Sentōs (銭湯) are Japanese public bath. They are artificial, contrary to onsens (温泉) that use natural hot spring. I never tried them yet.

One particularity of Japanese bath is the nudity; indeed, the birthday suit is required. Baths are generally non-mixed. They are indicated on the map with that symbol ♨️ and the entrance with the hiragana ゆ (yu). It’s the pronunciation of the kanji 湯, meaning hot water. Hiragana is used to be easily read by children.

It’s notable that tattoos are an attribute of yakuza in Japan. Hence, most of the time tattooed people are not admitted inside sentōs and onsens. But it exists some where it’s allowed, for instance one of the local sentō I went.

N.B.: of course, taking pictures is forbidden inside, hence all the photos (except one below) will come from internet.

Small local sentō in Kyoto, hiragana ゆ can be seen at the entrance

Like most of Japanese place, you have to take off your shoes, lockers are available. The price of local sentōs is quite cheap, about 450 yens (roughly €3.8), but it can be higher in super sentōs, about 1000 yens. As I said, generally the baths are non-mixed, hence after paying, men and women are separated. Men go to the 男 side, generally blue, and women to the 女 one, that is red.

The next room is changing room, here you can store your clothe in the lockers (you will keep the key as a bracelet).
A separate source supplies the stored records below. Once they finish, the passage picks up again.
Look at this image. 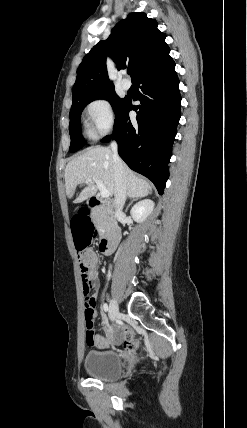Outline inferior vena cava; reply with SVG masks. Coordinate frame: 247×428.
Listing matches in <instances>:
<instances>
[{
    "mask_svg": "<svg viewBox=\"0 0 247 428\" xmlns=\"http://www.w3.org/2000/svg\"><path fill=\"white\" fill-rule=\"evenodd\" d=\"M114 160V179H115V216L122 214V209L126 200L125 171L122 160L118 155V146L116 142L111 143Z\"/></svg>",
    "mask_w": 247,
    "mask_h": 428,
    "instance_id": "1",
    "label": "inferior vena cava"
}]
</instances>
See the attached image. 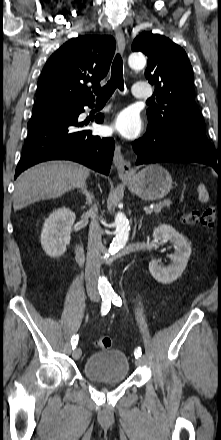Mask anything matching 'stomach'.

The only thing you will bring with you is a small towel. It can be rent at the entrance generally. It is not only used for drying yourself, indeed, it will be brought inside the bath. It will be often stored on the head, when people are inside water.
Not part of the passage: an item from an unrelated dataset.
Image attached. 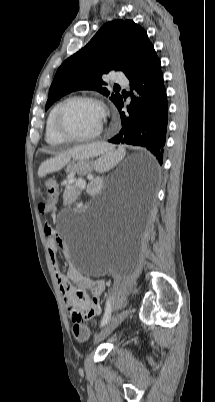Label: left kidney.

After being naked, you can enter inside the bath room. At the entrance, there is the shower part, but they are not standing showers. People are indeed sitting when they wash themselves, on a small stool front of a mirror with a removable (or not) shower. Soaps can be available, in that case there are the traditional trio: body soap, shampoo and hair conditioner. This step is very important, it is the indispensable condition to go inside the baths. People have to wash themselves well, hair and body, and rinse themselves also. As it’s required to be clean before enjoying bath, it could be a good idea to go to toilet before, also everything have to be done again. 😉

Shower on men – David Lisbona on

After cleaning, bathing part can start! Each sentō is different, but in general that baths can be found:

  • Hot bath (about 40 °C);
  • Cold bath (between 15 and 20 °C);
  • Bath with pulse;
  • Sauna.

Bigger sentōs can have that equipment in several quantity. I also saw electric baths twice (yes, electric baths); but don’t worry you will not die, the current is really weak. “Strong” and weak version can be found, the sensation is special. Perfumed bath (lavender, cinnamon…) can also be found. I also experimented radon bath, but I don’t know the properties as it was written in Japanese 😅. Finally, I also tested cold sauna. Sentōs can also have outdoor baths.
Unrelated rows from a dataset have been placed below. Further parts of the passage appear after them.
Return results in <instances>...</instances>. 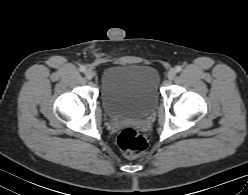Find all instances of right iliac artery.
I'll use <instances>...</instances> for the list:
<instances>
[{
	"label": "right iliac artery",
	"mask_w": 248,
	"mask_h": 195,
	"mask_svg": "<svg viewBox=\"0 0 248 195\" xmlns=\"http://www.w3.org/2000/svg\"><path fill=\"white\" fill-rule=\"evenodd\" d=\"M79 70H80L81 72H85V71H86V67H85V66H80Z\"/></svg>",
	"instance_id": "82829eb1"
}]
</instances>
One of the sentō I went in Kyoto (I could find the pictures by luck) – merec0

The next is up to you and… your friends! Because sentō is mostly a social activity, to spend time with friends. I also saw some Japanese people going alone to the bath, but in my experience, it was only with friend. I saw that Japanese people like sauna. You enjoy it in several steps. Firstly, the cold bath, probably to be more resistant. Then, people spend six minutes inside the sauna, to check there is a clock or an hourglass. To pass the time, there is… a TV! 😁 For me it’s really difficult to stay six minutes, the heat avoids me to breath properly. The towel, soaked with cold water, can be helpful. When time is done, to get an invigorating effect, the next step is… the cold bath! To avoid cold-water drowning, use the water from a hot bath next the cold one to spray yourself (if the next hot bath is far, a jar with tempered water can be present). It’s easier to go inside the cold water after the sauna than before!

How to enjoy the public bath – by Tokyo Sento Association

As bath is a social activity, time is spending chatting inside a bath several minutes before changing it. I saw bath in the shape of sun lounger to that purpose, with a waterfall in the back, front of TV; or lying bath (designed to avoid drowning).

When bathing is finished, a last shower is required to rinse. Standing shower are available, but sitting shower can also be used. After that comes the drying part with the small wet towel, it’s not so practical, and you will have to wring it several times. That’s why I like to bring also a bath towel. When you put your clothes back on, you will feel good! Japanese like to drink milk just after from a vending machine, obviously (but not always) 😁.

Changing room – merec0

Here is my experience in sentōs, for the moment I only tried five times. At first nakedness in public afraid me, but with time one forgets and spends a good time with friend. I recommend! For modest people and couple, you can also find private bath, especially in Japanese inn (ryokan).